Heat Treatment Cycle Time Intelligence — Multi-Factor Regression for Quench Rack Scheduling

"You can't schedule what you can't measure. But you can estimate it."

🎯 Business Problem

In heat treatment operations, time is the invisible raw material. Every rack that enters a muffle furnace occupies it for a block of time that no other job can reclaim. Getting that estimate wrong — or not having it at all — means scheduling slots built on intuition, buffers padded beyond what physics requires, and planners making decisions with one hand tied behind their back.

The plant in this study runs ~300 part numbers through a single quench rack furnace. For 200 of those PNs, historical cycle records exist. For the remaining 100 low-volume PNs, no such history was ever captured — making them effectively invisible to the scheduling system.

This project closes that gap with multiple linear regression. A model trained on 500 observed furnace cycles learns how five process variables jointly determine cycle time. That model is then used in two ways: real-time estimation before a job starts, and a planning gap-fill that gives the scheduling team quantitative cycle time estimates for all 100 unobserved part numbers — for the first time.

📊 Dataset

500 furnace cycle records captured from the muffle furnace PLC and plant MES layer
Target: cycle_time_min — total furnace cycle time per rack (continuous, minutes)
Range: 208.1 – 382.4 min | Mean: 299.9 min | Std: 30.3 min
Source: 200 high-volume part numbers with sufficient production history

Column	Type	Description
`rack_piece_count`	int	Total pieces loaded in the rack
`avg_piece_mass_kg`	float	Weighted average mass per piece (kg)
`part_mix_count`	int	Number of distinct part numbers in the rack (1–5)
`avg_furnace_temp_c`	float	Mean furnace chamber temperature during cycle (°C)
`burner_power_pct`	float	Burner set-point during the hold phase (%)
`cycle_time_min`	float	Target — total furnace cycle time (minutes)
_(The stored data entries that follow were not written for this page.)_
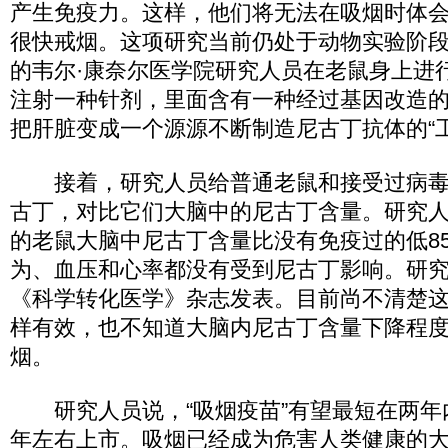
产生免疫力。这样，他们将无法在吸烟时体
很快戒烟。这项研究当前仍处于动物实验阶
的韦尔·康奈尔医学院研究人员在老鼠身上进
注射一种针剂，里面含有一种经过基因改造
把肝脏变成一个源源不断制造尼古丁抗体的“工
接着，研究人员给普通老鼠和接受过病毒
古丁，对比它们大脑中的尼古丁含量。研究
的老鼠大脑中尼古丁含量比没有免疫过的低8
为、血压和心率都没有受到尼古丁影响。研
《科学转化医学》杂志发表。目前尚不清楚
样有效，也不知道大脑内尼古丁含量下降程
烟。
研究人员说，“吸烟疫苗”有望最短在两年
年左右上市。吸烟已经成为危害人类健康的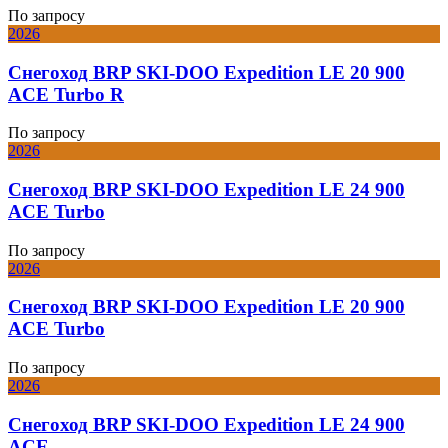
По запросу
2026
Снегоход BRP SKI-DOO Expedition LE 20 900
ACE Turbo R
По запросу
2026
Снегоход BRP SKI-DOO Expedition LE 24 900
ACE Turbo
По запросу
2026
Снегоход BRP SKI-DOO Expedition LE 20 900
ACE Turbo
По запросу
2026
Снегоход BRP SKI-DOO Expedition LE 24 900
ACE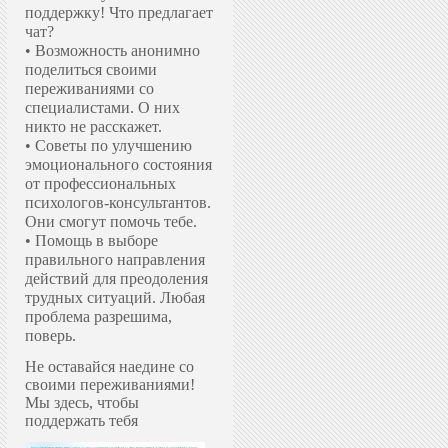
поддержку!
Что предлагает
чат?
• Возможность анонимно
поделиться своими
переживаниями со
специалистами. О них
никто не расскажет.
• Советы по улучшению
эмоционального состояния
от профессиональных
психологов-консультантов.
Они смогут помочь тебе.
• Помощь в выборе
правильного направления
действий для преодоления
трудных ситуаций. Любая
проблема разрешима,
поверь.
Не оставайся наедине со
своими переживаниями!
Мы здесь, чтобы
поддержать тебя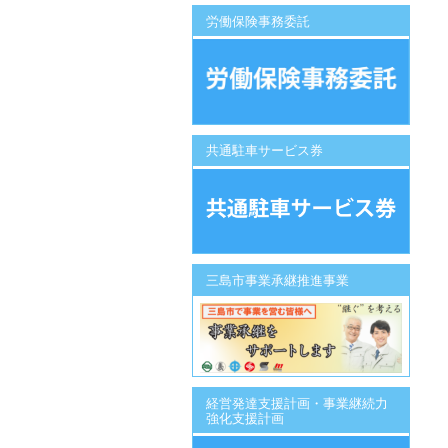
労働保険事務委託
共通駐車サービス券
三島市事業承継推進事業
経営発達支援計画・事業継続力
強化支援計画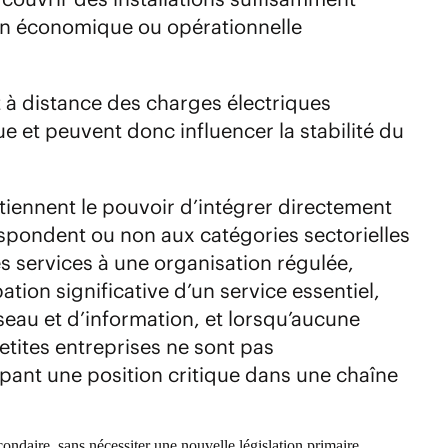
ion économique ou opérationnelle
 à distance des charges électriques
e et peuvent donc influencer la stabilité du
tiennent le pouvoir d’intégrer directement
espondent ou non aux catégories sectorielles
es services à une organisation régulée,
tion significative d’un service essentiel,
seau et d’information, et lorsqu’aucune
etites entreprises ne sont pas
nt une position critique dans une chaîne
condaire, sans nécessiter une nouvelle législation primaire.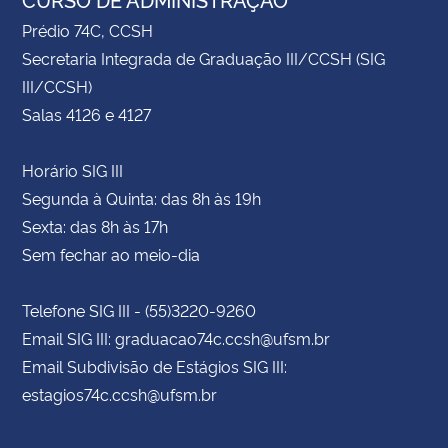
Prédio 74C, CCSH
Secretaria Integrada de Graduação III/CCSH (SIG
III/CCSH)
Salas 4126 e 4127
Horário SIG III
Segunda à Quinta: das 8h às 19h
Sexta: das 8h às 17h
Sem fechar ao meio-dia
Telefone SIG III - (55)3220-9260
Email SIG III: graduacao74c.ccsh@ufsm.br
Email Subdivisão de Estágios SIG III:
estagios74c.ccsh@ufsm.br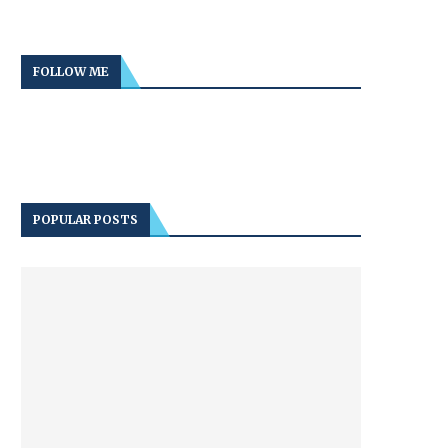
FOLLOW ME
POPULAR POSTS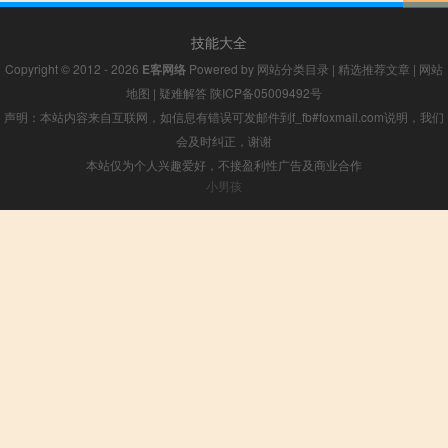
技能大全
Copyright © 2012 - 2026
E客网络
Powered by
网站分类目录
|
精选推荐文章
|
网站
地图
|
疑难解答
陕ICP备05009492号
声明：本站内容来自互联网，如信息有错误可发邮件到f_fb#foxmail.com说明，我们
会及时纠正，谢谢
本站仅为个人兴趣爱好，不接盈利性广告及商业合作
小男孩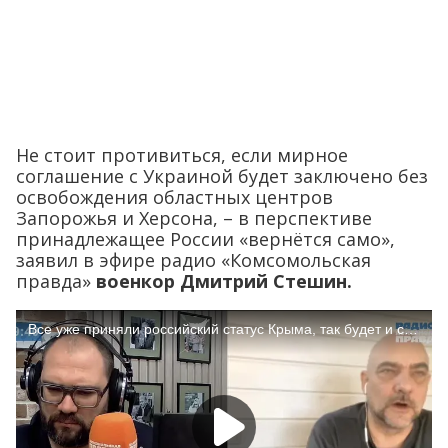
Не стоит противиться, если мирное
соглашение с Украиной будет заключено без
освобождения областных центров
Запорожья и Херсона, – в перспективе
принадлежащее России «вернётся само»,
заявил в эфире радио «Комсомольская
правда»
военкор Дмитрий Стешин.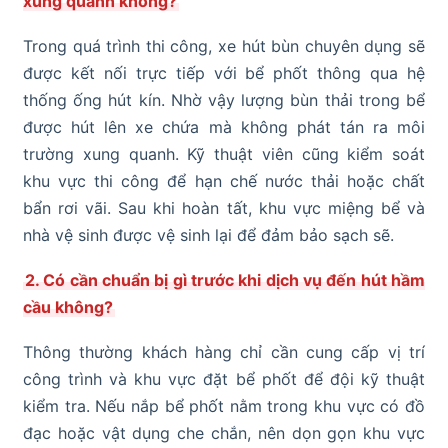
xung quanh không?
Trong quá trình thi công, xe hút bùn chuyên dụng sẽ
được kết nối trực tiếp với bể phốt thông qua hệ
thống ống hút kín. Nhờ vậy lượng bùn thải trong bể
được hút lên xe chứa mà không phát tán ra môi
trường xung quanh. Kỹ thuật viên cũng kiểm soát
khu vực thi công để hạn chế nước thải hoặc chất
bẩn rơi vãi. Sau khi hoàn tất, khu vực miệng bể và
nhà vệ sinh được vệ sinh lại để đảm bảo sạch sẽ.
2. Có cần chuẩn bị gì trước khi dịch vụ đến hút hầm
cầu không?
Thông thường khách hàng chỉ cần cung cấp vị trí
công trình và khu vực đặt bể phốt để đội kỹ thuật
kiểm tra. Nếu nắp bể phốt nằm trong khu vực có đồ
đạc hoặc vật dụng che chắn, nên dọn gọn khu vực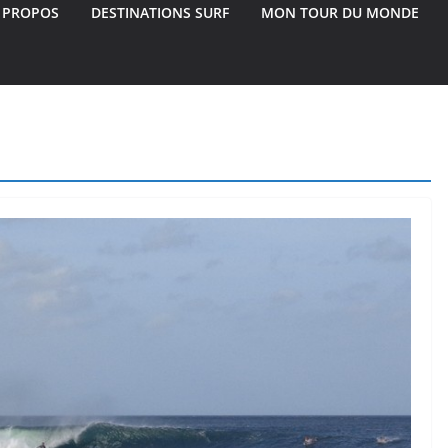
 PROPOS
DESTINATIONS SURF
MON TOUR DU MONDE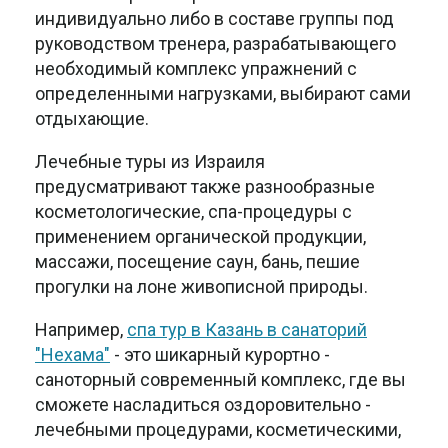
индивидуально либо в составе группы под
руководством тренера, разрабатывающего
необходимый комплекс упражнений с
определенными нагрузками, выбирают сами
отдыхающие.
Лечебные туры из Израиля
предусматривают также разнообразные
косметологические, спа-процедуры с
применением органической продукции,
массажи, посещение саун, бань, пешие
прогулки на лоне живописной природы.
Например,
спа тур в Казань в санаторий
"Нехама"
- это шикарный курортно -
саноторный современный комплекс, где вы
сможете насладиться оздоровительно -
лечебными процедурами, косметическими,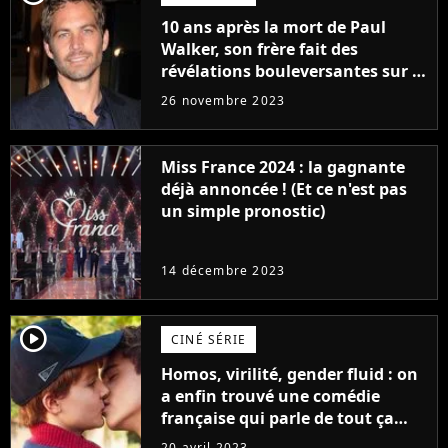
10 ans après la mort de Paul
Walker, son frère fait des
révélations bouleversantes sur la
réaction des acteurs de Fast and
26 novembre 2023
Furious
Miss France 2024 : la gagnante
déjà annoncée ! (Et ce n'est pas
un simple pronostic)
14 décembre 2023
player2
CINÉ SÉRIE
Homos, virilité, gender fluid : on
a enfin trouvé une comédie
française qui parle de tout ça
sans être super ringarde
20 avril 2023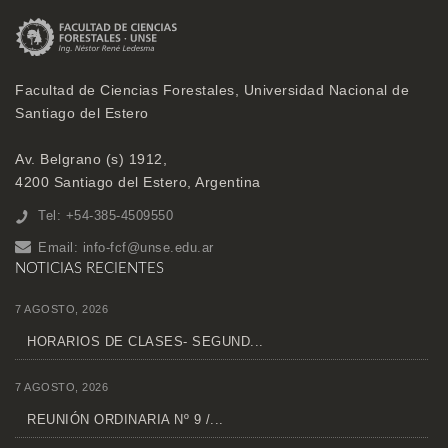
Facultad de Ciencias Forestales, Universidad Nacional de
Santiago del Estero
Av. Belgrano (s) 1912,
4200 Santiago del Estero, Argentina
Tel: +54-385-4509550
Email:
info-fcf@unse.edu.ar
NOTICIAS RECIENTES
7 AGOSTO, 2026
HORARIOS DE CLASES- SEGUND...
7 AGOSTO, 2026
REUNIÓN ORDINARIA Nº 9 /...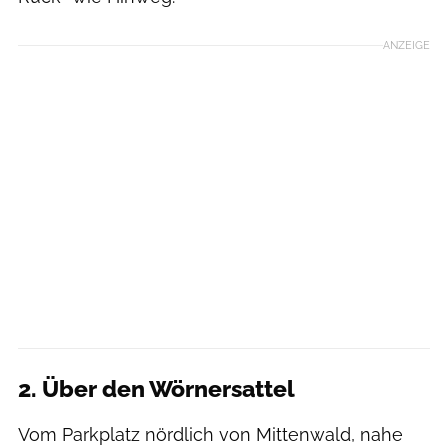
ANZEIGE
2. Über den Wörnersattel
Vom Parkplatz nördlich von Mittenwald, nahe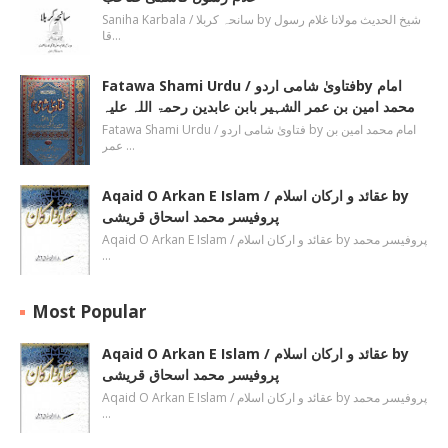
Saniha Karbala / سانحہ کربلا by شیخ الحدیث مولانا غلام رسول
قا…
Fatawa Shami Urdu / فتاویٰ شامی اردوby امام
محمد امین بن عمر الشہیر بابن عابدین رحمۃ اللہ علیہ
Fatawa Shami Urdu / فتاویٰ شامی اردو by امام محمد امین بن
عمر …
Aqaid O Arkan E Islam / عقائد و ارکان اسلام by
پروفیسر محمد اسحاق قریشی
Aqaid O Arkan E Islam / عقائد و ارکان اسلام by پروفیسر محمد
…
Most Popular
Aqaid O Arkan E Islam / عقائد و ارکان اسلام by
پروفیسر محمد اسحاق قریشی
Aqaid O Arkan E Islam / عقائد و ارکان اسلام by پروفیسر محمد
…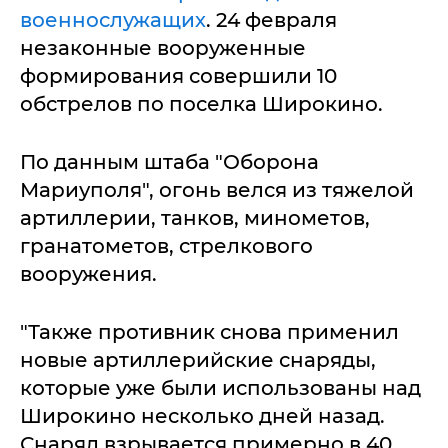
военнослужащих
. 24 февраля
незаконные вооруженные
формирования совершили 10
обстрелов по поселка Широкино.
По данным штаба "Оборона
Мариуполя", огонь велся из тяжелой
артиллерии, танков, минометов,
гранатометов, стрелкового
вооружения.
"Также противник снова применил
новые артиллерийские снаряды,
которые уже были использованы над
Широкино несколько дней назад.
Снаряд взрывается примерно в 40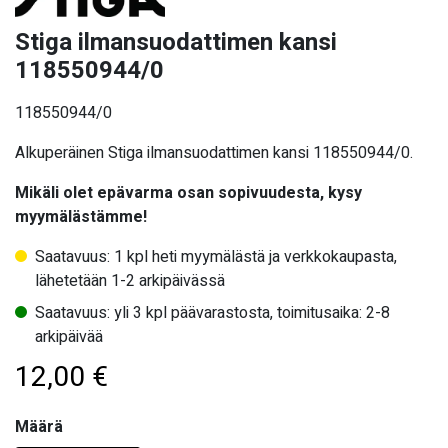
Stiga ilmansuodattimen kansi
118550944/0
118550944/0
Alkuperäinen Stiga ilmansuodattimen kansi 118550944/0.
Mikäli olet epävarma osan sopivuudesta, kysy
myymälästämme!
Saatavuus: 1 kpl heti myymälästä ja verkkokaupasta,
lähetetään 1-2 arkipäivässä
Saatavuus: yli 3 kpl päävarastosta, toimitusaika: 2-8
arkipäivää
12,00
€
Määrä
Määrä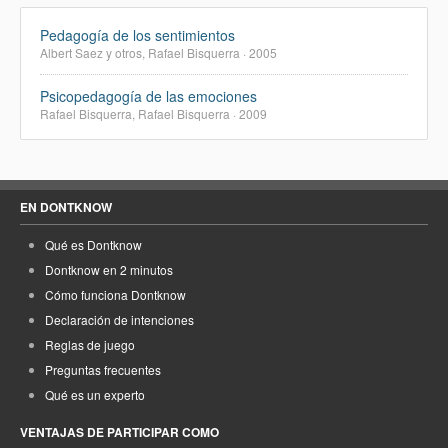
Pedagogía de los sentimientos
Albert Saez y otros, Rafael Bisquerra · 2005
Psicopedagogía de las emociones
Rafael Bisquerra, Rafael Bisquerra · 2009
EN DONTKNOW
Qué es Dontknow
Dontknow en 2 minutos
Cómo funciona Dontknow
Declaración de intenciones
Reglas de juego
Preguntas frecuentes
Qué es un experto
VENTAJAS DE PARTICIPAR COMO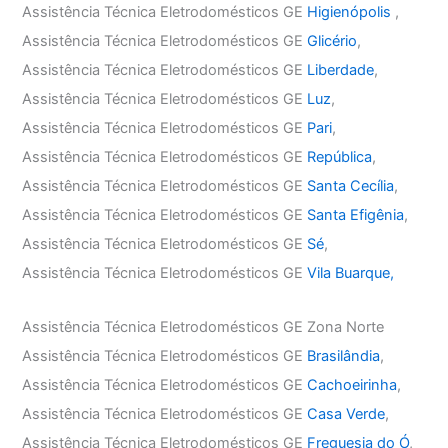
Assistência Técnica Eletrodomésticos GE
Higienópolis
,
Assistência Técnica Eletrodomésticos GE
Glicério
,
Assistência Técnica Eletrodomésticos GE
Liberdade
,
Assistência Técnica Eletrodomésticos GE
Luz
,
Assistência Técnica Eletrodomésticos GE
Pari
,
Assistência Técnica Eletrodomésticos GE
República
,
Assistência Técnica Eletrodomésticos GE
Santa Cecília
,
Assistência Técnica Eletrodomésticos GE
Santa Efigênia
,
Assistência Técnica Eletrodomésticos GE
Sé
,
Assistência Técnica Eletrodomésticos GE
Vila Buarque,
Assistência Técnica Eletrodomésticos GE Zona Norte
Assistência Técnica Eletrodomésticos GE
Brasilândia
,
Assistência Técnica Eletrodomésticos GE
Cachoeirinha
,
Assistência Técnica Eletrodomésticos GE
Casa Verde
,
Assistência Técnica Eletrodomésticos GE
Freguesia do Ó
,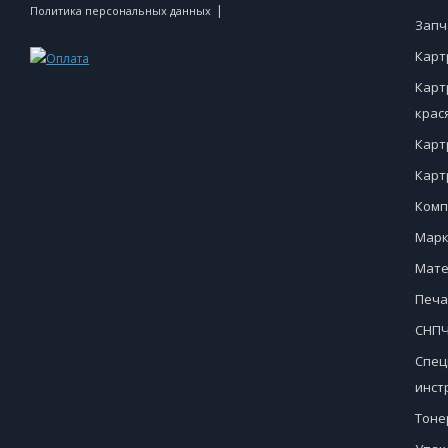
|
Политика персональных данных
Запч
Карт
Карт
крас
Карт
Карт
Комп
Марк
Мате
Печа
СНПЧ
Спец
инст
Тоне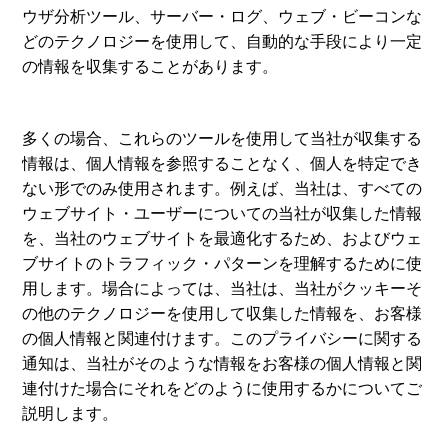
ウザ分析ツール、サーバー・ログ、ウェブ・ビーコンな
どのテクノロジーを使用して、自動的な手段により一定
の情報を収集することがあります。
多くの場合、これらのツールを使用して当社が収集する
情報は、個人情報を参照することなく、個人を特定でき
ない形でのみ使用されます。例えば、当社は、すべての
ウェブサイト・ユーザーについての当社が収集した情報
を、当社のウェブサイトを最適化するため、およびウェ
ブサイトのトラフィック・パターンを理解するために使
用します。場合によっては、当社は、当社がクッキーそ
の他のテクノロジーを使用して収集した情報を、お客様
の個人情報と関連付けます。このプライバシーに関する
通知は、当社がそのような情報をお客様の個人情報と関
連付けた場合にそれをどのように使用するかについてご
説明します。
Data Origin (Real-World Perspective)

Variable(s)	Source System	Notes
`rack_piece_count`	MES / Production Order	Logged at rack load confirmation before furnace door closes
`avg_piece_mass_kg`	ERP / Part Master	Nominal mass from engineering drawing or incoming weighing
`part_mix_count`	MES / Work Order Routing	Number of distinct PNs on the rack — derived from the production order
`avg_furnace_temp_c`	Furnace PLC / SCADA	Mean thermocouple reading during the hold phase of the cycle
`burner_power_pct`	Furnace PLC	Burner set-point captured at cycle initiation
`cycle_time_min`	MES / Cycle Log	Timestamp delta: door-close to quench-start, extracted from event log

In real-world operations, this dataset does not exist in a single system. Rack configuration comes from the MES production order, part mass from the ERP part master, and cycle timestamps from the PLC event log — three separate extractions that require a join on rack ID and shift timestamp before a single row of training data can be assembled.

🤖 Model

Algorithm: Multiple Linear Regression — sklearn.linear_model.LinearRegression + statsmodels OLS

Linear regression is the right model here for the same reason it was chosen in classical industrial statistics: when the relationship is additive and each variable measures a distinct physical dimension, OLS is unbiased, interpretable, and statistically verifiable. The five features in this dataset are nearly orthogonal (VIF < 1.02 for all), meaning each coefficient measures a clean, independent process effect.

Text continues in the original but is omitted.